Exchange flow metrics show a spike in inflows around Sept 17–19, with inflows reaching multiday highs while outflows weakened after Sept 20. CryptoQuant data cited a reversal from earlier-month accumulation, when outflows outpaced inflows during the rally of Sept 7–15.
Source: CryptoQuant
What triggered the $190M long-liquidation wave?
The move from roughly $115K to $112K provoked rapid deleveraging. Nearly $190 million of long positions were liquidated across exchanges within an hour, with major platforms recording multi-million-dollar hits (Binance reported approximately $16M liquidated). This concentrated wipeout increased intraday volatility.
Source: CryptoQuant
Market participants often react to sharp deleveraging with reduced risk appetite. A Coinotag market analyst commented: “Rapid liquidation events compress liquidity and make traditional support zones harder to defend in the short term.”
What key price levels should traders watch?
Near-term support is clustered at $112K, aligning with the 100-day EMA (around $111.9K). Immediate resistance sits at the 20-day EMA near $114.3K, followed by $116K where the recent breakdown originated. A decisive break below $112K could open a move toward $110K.
Source: TradingView
Frequently Asked Questions
How long could Bitcoin remain volatile after this liquidation wave?
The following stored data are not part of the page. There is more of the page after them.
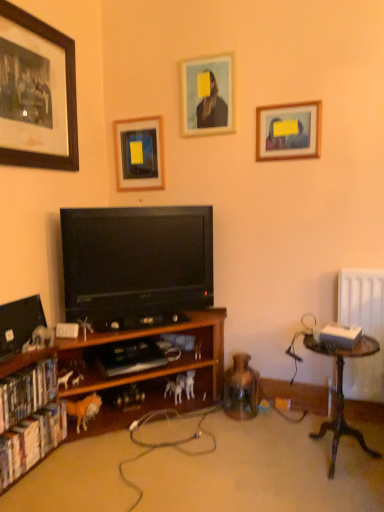 You are a GUI agent. You are given a task and a screenshot of the screen. Output one action in this format:
    pyautogui.click(x=<x>, y=<y>)
    Task: Click on the free space to the left of wooden table at right
    The image size is (384, 512).
    Given the screenshot: What is the action you would take?
    pyautogui.click(x=269, y=460) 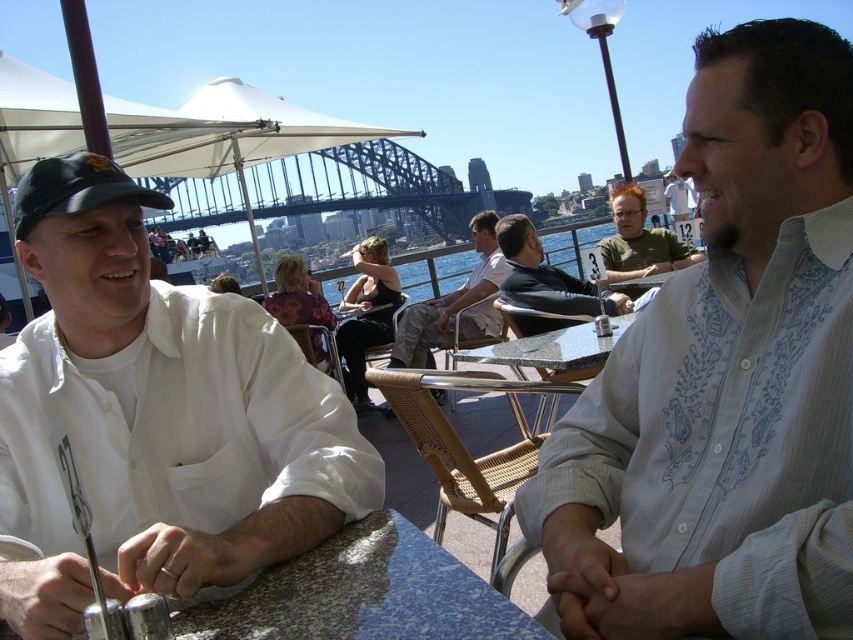 Question: Is camouflage pants at center to the right of granite table at center from the viewer's perspective?

Choices:
 (A) no
 (B) yes

Answer: (A)

Question: Which of these objects is positioned closest to the dark gray shirt at center?

Choices:
 (A) green t-shirt at center
 (B) light blue shirt at center

Answer: (A)

Question: Is dark gray shirt at center smaller than green t-shirt at center?

Choices:
 (A) no
 (B) yes

Answer: (B)

Question: Estimate the real-world distances between objects in this image. Which object is farther from the green t-shirt at center?

Choices:
 (A) white matte shirt at left
 (B) camouflage pants at center

Answer: (A)

Question: Is white embroidered shirt at center thinner than light blue shirt at center?

Choices:
 (A) yes
 (B) no

Answer: (A)

Question: Which object is the farthest from the camouflage pants at center?

Choices:
 (A) dark gray shirt at center
 (B) white embroidered shirt at center

Answer: (B) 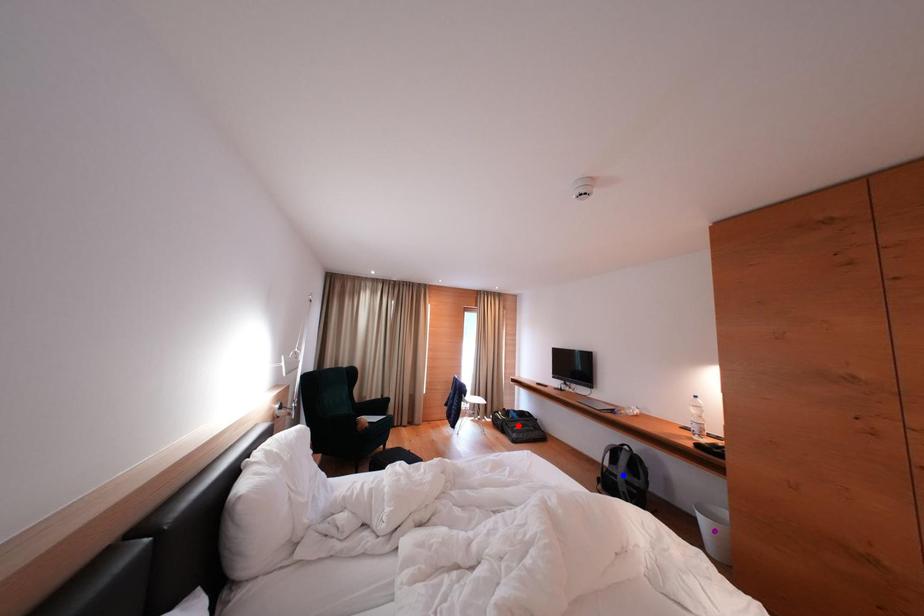 Order these from nearest to farthest:
A) purple point
B) blue point
C) red point

purple point → blue point → red point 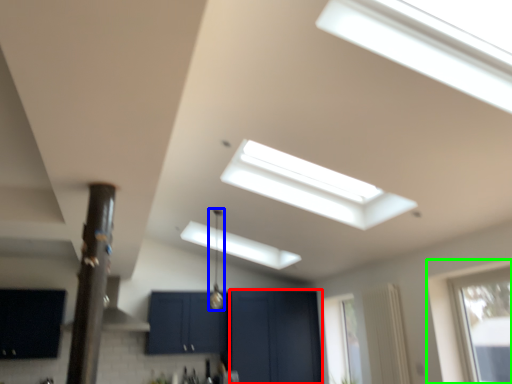 Question: Based on their relative distances, which object is farther from screen door (highlighted by a red box)? Choose from light fixture (highlighted by a blue box) and window (highlighted by a green box).

Choices:
 (A) light fixture
 (B) window

Answer: (B) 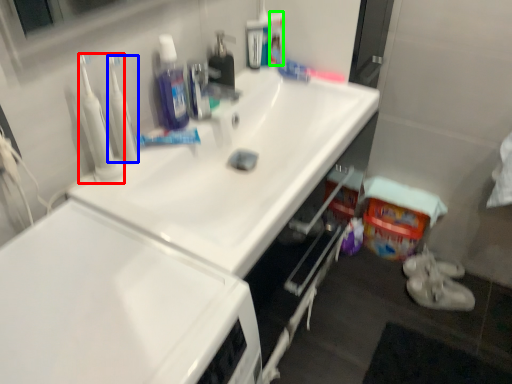 Question: Which is farther away from cleanser (highlighted by a red box)? cleanser (highlighted by a blue box) or cleaning products (highlighted by a green box)?

Choices:
 (A) cleanser
 (B) cleaning products

Answer: (B) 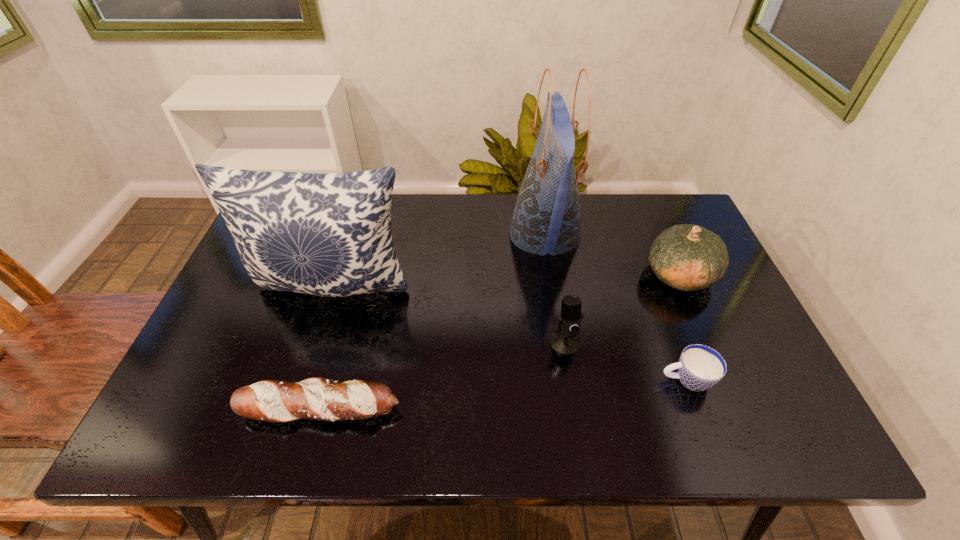 This screenshot has height=540, width=960. Find the location of `free space located 0.230m on the back of the baguet`. free space located 0.230m on the back of the baguet is located at coordinates (347, 310).

Image resolution: width=960 pixels, height=540 pixels. What are the coordinates of `vacant space located 0.200m on the side of the cup with the handle` in the screenshot? It's located at (572, 380).

What are the coordinates of `blank space located on the side of the cup with the handle` in the screenshot? It's located at (546, 380).

Where is `vacant region located on the side of the cup with the handle`? Image resolution: width=960 pixels, height=540 pixels. vacant region located on the side of the cup with the handle is located at coordinates (490, 380).

Identify the location of object that is at the far edge. (546, 219).

This screenshot has width=960, height=540. Identify the location of object at the near edge. (317, 398).

Identify the location of cushion situated at the left edge. Image resolution: width=960 pixels, height=540 pixels. (328, 234).

At what (x,y) coordinates should I click in order to perform the action: click on baguet at the left edge. Please return your answer as a coordinate pair (x, y). The width and height of the screenshot is (960, 540). Looking at the image, I should click on (317, 398).

I want to click on gourd located in the right edge section of the desktop, so click(687, 257).

Locate an element on the screen. The height and width of the screenshot is (540, 960). cup that is at the right edge is located at coordinates (700, 367). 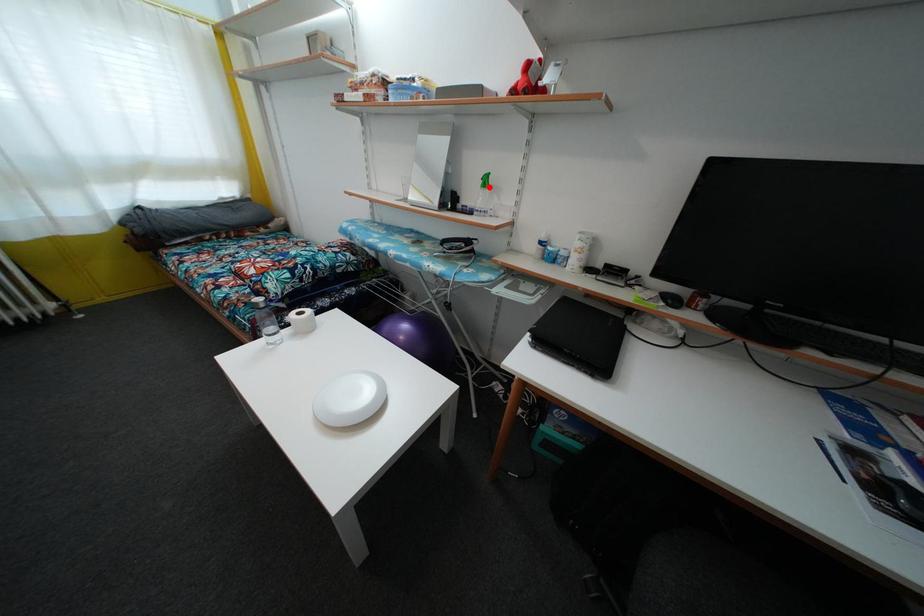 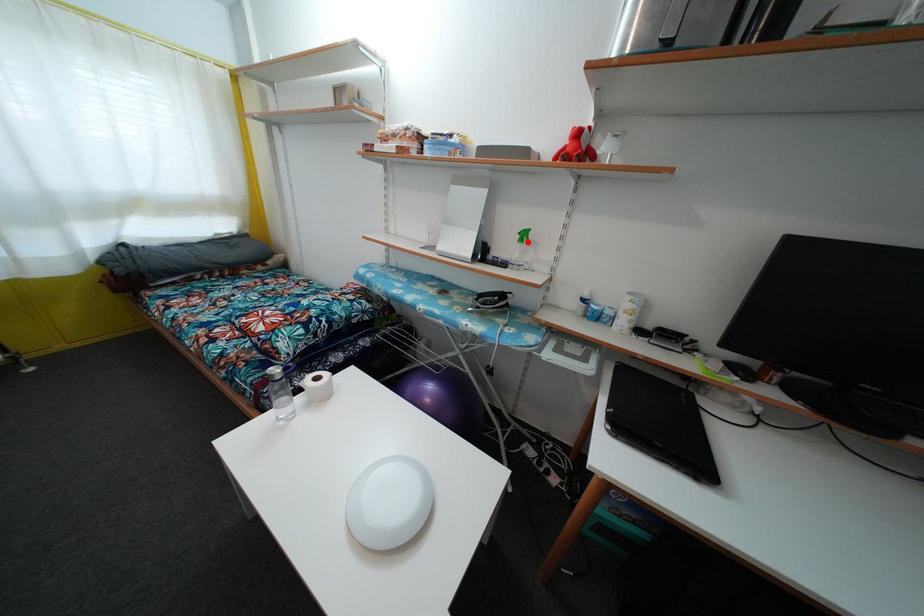 I am providing you with two images of the same scene from different viewpoints. A red point is marked on the first image and another point is marked on the second image. Does the point marked in image1 correspond to the same location as the one in image2?

Yes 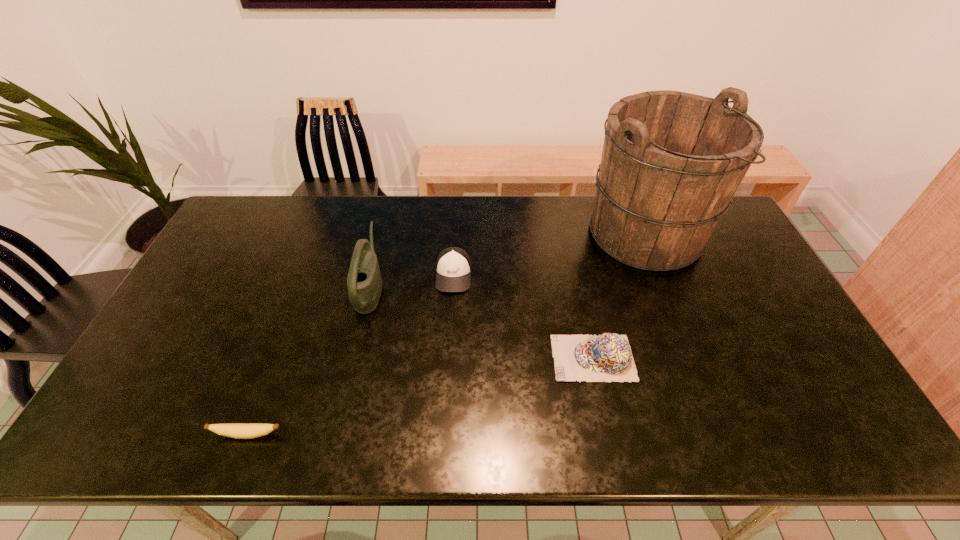 I want to click on vacant region at the far edge of the desktop, so click(319, 206).

Locate an element on the screen. This screenshot has width=960, height=540. free space at the near edge of the desktop is located at coordinates (714, 414).

The image size is (960, 540). I want to click on vacant space at the left edge, so click(198, 274).

Identify the location of free space at the right edge. This screenshot has width=960, height=540. (795, 395).

This screenshot has height=540, width=960. I want to click on free region at the far left corner of the desktop, so [x=270, y=233].

Where is `vacant space in between the leftmost object and the third object from left to right`? The width and height of the screenshot is (960, 540). vacant space in between the leftmost object and the third object from left to right is located at coordinates (350, 355).

Find the location of a particular element. The image size is (960, 540). vacant area between the nearest object and the farther cap is located at coordinates (350, 355).

The width and height of the screenshot is (960, 540). Identify the location of free space between the tallest object and the left cap. (549, 254).

Locate an element on the screen. The height and width of the screenshot is (540, 960). vacant area that lies between the tallest object and the leftmost object is located at coordinates (446, 334).

In order to click on free spot between the second tallest object and the nearer cap in this screenshot , I will do `click(482, 323)`. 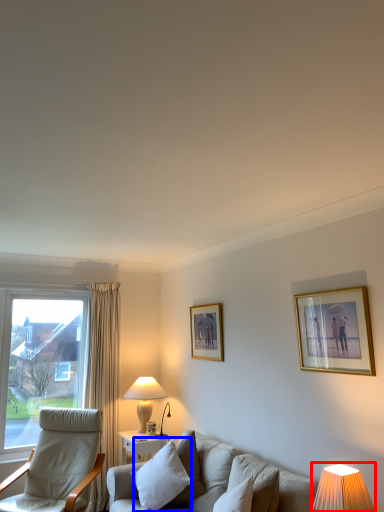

Volatility can persist several days to weeks after large liquidations as order books rebuild and traders reassess risk. Watch exchange flows, funding rates, and on-chain accumulation for signs of stabilizing demand.
Should traders expect further large liquidations?
Further liquidations are possible if price breaches clustered stop zones below $112K. Maintaining strict risk management and monitoring open interest and funding rates can help mitigate exposure.
Key Takeaways
- Exchange inflows rose: Mid-September inflows outpaced outflows, increasing selling pressure.
- Massive short-term liquidations: Roughly $190M in long positions were erased, elevating volatility.
- Critical levels: $112K is the primary support; reclaiming $114K would ease downside risk.
Conclusion
Bitcoin’s recent pullback reflects a mix of increased exchange inflows and concentrated long liquidations, creating short-term volatility. Market participants should monitor on-chain flows, funding rates, and the $112K–$114K range for clues to the next directional move. Coinotag will continue coverage as conditions evolve.